[INPUT DATA]
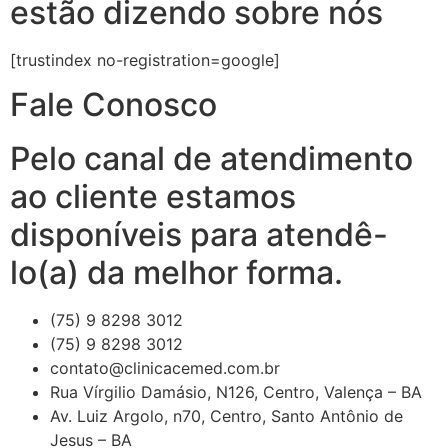
estão dizendo sobre nós
[trustindex no-registration=google]
Fale Conosco
Pelo canal de atendimento
ao cliente estamos
disponíveis para atendê-
lo(a) da melhor forma.
(75) 9 8298 3012
(75) 9 8298 3012
contato@clinicacemed.com.br
Rua Vírgilio Damásio, N126, Centro, Valença – BA
Av. Luiz Argolo, n70, Centro, Santo Antônio de
Jesus – BA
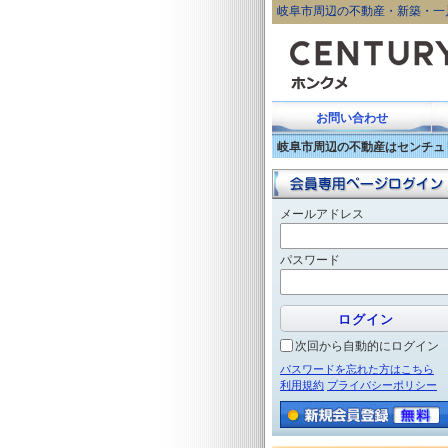
岐阜市周辺の不動産・新築・一
お問い合わせ
岐阜市周辺の不動産はセンチュリ
メールアドレス
パスワード
次回から自動的にログイン
パスワードを忘れた方はこちら
利用規約
プライバシーポリシー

[YOUR GOAL] Return the data exactly. Pictures stay out.

[RESPONSE FOR THIS EXERCISE]
estão dizendo sobre nós
[trustindex no-registration=google]
Fale Conosco
Pelo canal de atendimento
ao cliente estamos
disponíveis para atendê-
lo(a) da melhor forma.
(75) 9 8298 3012
(75) 9 8298 3012
contato@clinicacemed.com.br
Rua Vírgilio Damásio, N126, Centro, Valença – BA
Av. Luiz Argolo, n70, Centro, Santo Antônio de
Jesus – BA
岐阜市周辺の不動産・新築・一
お問い合わせ
岐阜市周辺の不動産はセンチュリ
メールアドレス
パスワード
次回から自動的にログイン
パスワードを忘れた方はこちら
利用規約
プライバシーポリシー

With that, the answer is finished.